- WHAT TO PRODUCE: Beginning at the line that contains "13. lipnja 2026", write out every line down to the end of the records, with both ends kept and nothing added.

- RECORD EXCERPTS:
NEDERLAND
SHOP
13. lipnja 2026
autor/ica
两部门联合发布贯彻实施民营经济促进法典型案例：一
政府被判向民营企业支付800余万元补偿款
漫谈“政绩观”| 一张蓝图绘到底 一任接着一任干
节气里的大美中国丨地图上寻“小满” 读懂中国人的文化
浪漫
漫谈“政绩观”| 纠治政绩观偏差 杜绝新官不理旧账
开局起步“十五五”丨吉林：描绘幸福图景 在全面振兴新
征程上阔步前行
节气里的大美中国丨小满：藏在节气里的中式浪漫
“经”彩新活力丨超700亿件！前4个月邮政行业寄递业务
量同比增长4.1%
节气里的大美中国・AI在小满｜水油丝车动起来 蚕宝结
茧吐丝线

- WRITTEN RESPONSE:
13. lipnja 2026
autor/ica
两部门联合发布贯彻实施民营经济促进法典型案例：一
政府被判向民营企业支付800余万元补偿款
漫谈“政绩观”| 一张蓝图绘到底 一任接着一任干
节气里的大美中国丨地图上寻“小满” 读懂中国人的文化
浪漫
漫谈“政绩观”| 纠治政绩观偏差 杜绝新官不理旧账
开局起步“十五五”丨吉林：描绘幸福图景 在全面振兴新
征程上阔步前行
节气里的大美中国丨小满：藏在节气里的中式浪漫
“经”彩新活力丨超700亿件！前4个月邮政行业寄递业务
量同比增长4.1%
节气里的大美中国・AI在小满｜水油丝车动起来 蚕宝结
茧吐丝线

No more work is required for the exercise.